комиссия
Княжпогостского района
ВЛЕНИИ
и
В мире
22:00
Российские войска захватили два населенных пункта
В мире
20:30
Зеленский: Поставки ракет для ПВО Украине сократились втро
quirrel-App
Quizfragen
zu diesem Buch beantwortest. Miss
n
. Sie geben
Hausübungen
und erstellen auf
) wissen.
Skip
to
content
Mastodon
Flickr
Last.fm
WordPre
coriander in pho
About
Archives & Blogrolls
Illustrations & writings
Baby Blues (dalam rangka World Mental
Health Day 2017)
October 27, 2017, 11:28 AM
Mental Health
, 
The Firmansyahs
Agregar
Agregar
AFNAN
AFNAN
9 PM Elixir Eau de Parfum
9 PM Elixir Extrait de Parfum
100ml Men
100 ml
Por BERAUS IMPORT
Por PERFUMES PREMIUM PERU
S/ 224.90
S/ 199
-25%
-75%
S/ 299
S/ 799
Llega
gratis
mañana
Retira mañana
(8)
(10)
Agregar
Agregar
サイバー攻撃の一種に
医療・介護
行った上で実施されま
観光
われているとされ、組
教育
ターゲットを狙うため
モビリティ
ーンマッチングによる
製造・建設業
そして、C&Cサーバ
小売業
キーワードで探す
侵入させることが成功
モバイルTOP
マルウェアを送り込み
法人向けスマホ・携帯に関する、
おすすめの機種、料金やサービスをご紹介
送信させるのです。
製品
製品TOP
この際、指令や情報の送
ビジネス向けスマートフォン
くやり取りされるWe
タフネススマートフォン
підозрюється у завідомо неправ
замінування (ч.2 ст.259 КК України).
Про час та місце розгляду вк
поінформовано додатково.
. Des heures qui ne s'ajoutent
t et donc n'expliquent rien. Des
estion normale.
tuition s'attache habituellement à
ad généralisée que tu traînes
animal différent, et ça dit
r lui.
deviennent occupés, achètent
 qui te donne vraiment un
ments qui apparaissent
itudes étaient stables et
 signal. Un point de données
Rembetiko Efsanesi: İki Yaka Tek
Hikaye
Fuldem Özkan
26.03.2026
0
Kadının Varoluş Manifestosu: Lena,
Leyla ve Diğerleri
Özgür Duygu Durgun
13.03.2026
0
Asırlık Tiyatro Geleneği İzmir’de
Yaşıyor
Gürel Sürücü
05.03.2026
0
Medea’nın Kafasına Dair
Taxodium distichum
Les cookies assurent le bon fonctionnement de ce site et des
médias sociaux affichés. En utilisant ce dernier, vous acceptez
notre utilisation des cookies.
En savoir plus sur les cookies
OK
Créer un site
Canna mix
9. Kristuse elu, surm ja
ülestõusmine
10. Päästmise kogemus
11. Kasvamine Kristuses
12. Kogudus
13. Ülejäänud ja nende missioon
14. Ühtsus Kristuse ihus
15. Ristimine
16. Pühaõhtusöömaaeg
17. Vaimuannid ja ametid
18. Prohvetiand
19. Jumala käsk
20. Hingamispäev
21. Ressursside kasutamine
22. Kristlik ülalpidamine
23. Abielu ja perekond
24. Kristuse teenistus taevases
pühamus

→ **Work task**: A word-for-word repeat of the full data is needed.

→ **Reply**:
комиссия
Княжпогостского района
ВЛЕНИИ
и
В мире
22:00
Российские войска захватили два населенных пункта
В мире
20:30
Зеленский: Поставки ракет для ПВО Украине сократились втро
quirrel-App
Quizfragen
zu diesem Buch beantwortest. Miss
n
. Sie geben
Hausübungen
und erstellen auf
) wissen.
Skip
to
content
Mastodon
Flickr
Last.fm
WordPre
coriander in pho
About
Archives & Blogrolls
Illustrations & writings
Baby Blues (dalam rangka World Mental
Health Day 2017)
October 27, 2017, 11:28 AM
Mental Health
, 
The Firmansyahs
Agregar
Agregar
AFNAN
AFNAN
9 PM Elixir Eau de Parfum
9 PM Elixir Extrait de Parfum
100ml Men
100 ml
Por BERAUS IMPORT
Por PERFUMES PREMIUM PERU
S/ 224.90
S/ 199
-25%
-75%
S/ 299
S/ 799
Llega
gratis
mañana
Retira mañana
(8)
(10)
Agregar
Agregar
サイバー攻撃の一種に
医療・介護
行った上で実施されま
観光
われているとされ、組
教育
ターゲットを狙うため
モビリティ
ーンマッチングによる
製造・建設業
そして、C&Cサーバ
小売業
キーワードで探す
侵入させることが成功
モバイルTOP
マルウェアを送り込み
法人向けスマホ・携帯に関する、
おすすめの機種、料金やサービスをご紹介
送信させるのです。
製品
製品TOP
この際、指令や情報の送
ビジネス向けスマートフォン
くやり取りされるWe
タフネススマートフォン
підозрюється у завідомо неправ
замінування (ч.2 ст.259 КК України).
Про час та місце розгляду вк
поінформовано додатково.
. Des heures qui ne s'ajoutent
t et donc n'expliquent rien. Des
estion normale.
tuition s'attache habituellement à
ad généralisée que tu traînes
animal différent, et ça dit
r lui.
deviennent occupés, achètent
 qui te donne vraiment un
ments qui apparaissent
itudes étaient stables et
 signal. Un point de données
Rembetiko Efsanesi: İki Yaka Tek
Hikaye
Fuldem Özkan
26.03.2026
0
Kadının Varoluş Manifestosu: Lena,
Leyla ve Diğerleri
Özgür Duygu Durgun
13.03.2026
0
Asırlık Tiyatro Geleneği İzmir’de
Yaşıyor
Gürel Sürücü
05.03.2026
0
Medea’nın Kafasına Dair
Taxodium distichum
Les cookies assurent le bon fonctionnement de ce site et des
médias sociaux affichés. En utilisant ce dernier, vous acceptez
notre utilisation des cookies.
En savoir plus sur les cookies
OK
Créer un site
Canna mix
9. Kristuse elu, surm ja
ülestõusmine
10. Päästmise kogemus
11. Kasvamine Kristuses
12. Kogudus
13. Ülejäänud ja nende missioon
14. Ühtsus Kristuse ihus
15. Ristimine
16. Pühaõhtusöömaaeg
17. Vaimuannid ja ametid
18. Prohvetiand
19. Jumala käsk
20. Hingamispäev
21. Ressursside kasutamine
22. Kristlik ülalpidamine
23. Abielu ja perekond
24. Kristuse teenistus taevases
pühamus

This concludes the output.